- Daily Zen
What is the better choice for the present consumer - a hybrid, an electric vehicle, or the traditional gas-guzzling cars?
As the world searches for better ways to meet the climate crisis facing it, the most obvious transition that people are demanding is lesser emission of Co2 in the atmosphere, a known contributor to global warming.
An answer found is the transition to hybrid or electric-based transport methods. As a result, more and more legacy carmakers are coming up with hybrid and electric models in the market with commitments to turn totally electric in the coming decade.
So what is the better choice for the present consumer – a hybrid, an electric vehicle, or the traditional gas-guzzling cars that are economical and financially viable for a majority of the population?
The electric vehicle space is dominated by Tesla, whose cars cost anywhere between $40,000 to $70,000 depending on the model.
The Tesla Model 3 emissions are very low. Drivers generate less than a tonne of CO2 for driving 10,000 miles.
The other benefit of an EV is that it runs on batteries instead of fossil fuels like petrol and diesel.

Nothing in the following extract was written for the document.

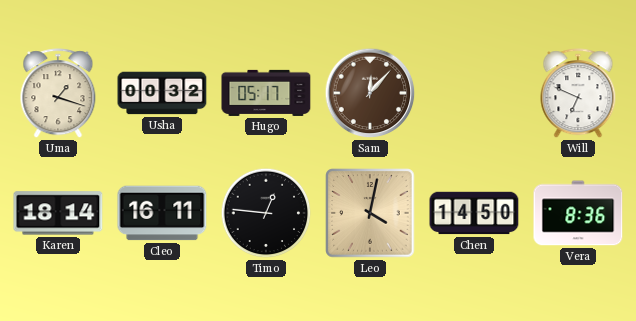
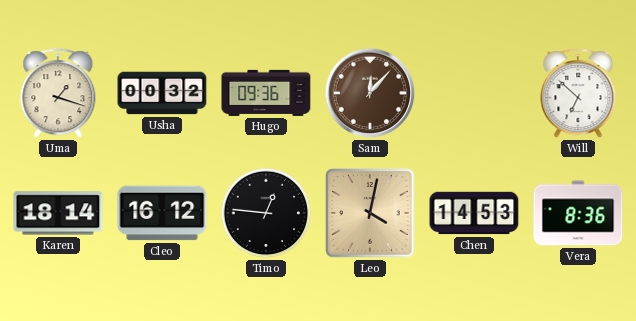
Hugo: 05:17 -> 09:36
Will: 6:49 -> 6:52
Cleo: 16:11 -> 16:12
Chen: 14:50 -> 14:53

EVs run on batteries, particularly the lithium ion batteries.
It is said the manufacturing process of these batteries and the precious metals (cobalt and nickel)that go into making it cause more than a third of an EV’s lifecycle carbon emissions. Also, the batteries are largely manufactured in countries where the power grid is run on fossil fuels rather than sustainable energy, adding to the emission count.

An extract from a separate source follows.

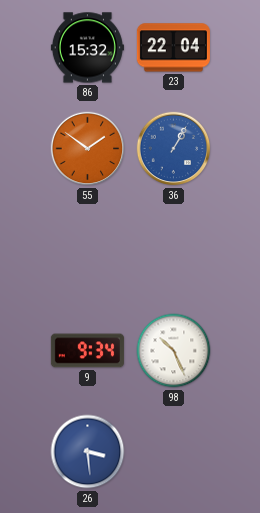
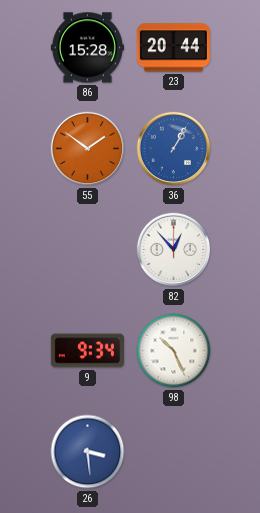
86: 15:32 -> 15:28
23: 22:04 -> 20:44
82: none -> 12:53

But what acts in an EV’s favour is that within two years of its run on road the carbon emitted during manufacture will be ‘paid off. Lithium-ion batteries can power a car for around 15-20 years.
Another advantage of EVs is that the batteries used to run them can be recycled and reused to power homes and factories.
Hybrid cars are a halfway-point between BEVs and traditional combustion engine cars. They have a battery and a fuel-powered engine.
Hybrids produce fewer emissions than conventional cars – but more than BEVs. So, although they’re not emission-free, they are considerably better than a carbon-creating petrol or diesel car.
The average carbon burden of a hybrid car is about 1.1 tonnes for 10,000 miles, according to Carbon Footprint.
Yet Professor David Bailey of Birmingham University is skeptical about hybrids: “Why haul around an engine you mostly do not use?” One reason might be the lower cost of a smaller battery.
Toyota came out with the hybrid system and launched the first mainstream hybrid on the market, the Toyota Prius. It employed an electric motor combined with an IC engine to reduce emissions. It is still one of the most efficient drivetrains on offer.
A hybrid car may be a good option if you are concerned about the availability of charging points and economics, but one thing to keep in mind is that such cars come with an end-by date.
With the automobile industry looking at an emission-free future by 2035 latest, the tech to run the same is bound to improve. Alongside, the downsides of recharging and the low availability of charging stations will also be taken care of soon.
The high cost of electric cars is bound to come down with higher demand and better battery technology. The extra cost of manufacturing battery electric cars versus their fossil fuel equivalents will diminish to just $1,900 (£1,470) per car by 2022, and disappear completely by 2024, according to research by the investment bank UBS. The bank expects better manufacturing to cut the cost of batteries to the magic figure of $100 per kilowatt-hour.
Batteries currently account for about half the cost of EVs, and their prices will fall by about 77% by 2030, said another research by Bloomberg.
The point is if you can afford it and are overtly committed to a green world, then go ahead and buy an EV, but if you are budget-constrained, then wait it out till affordable EVs are introduced in the market.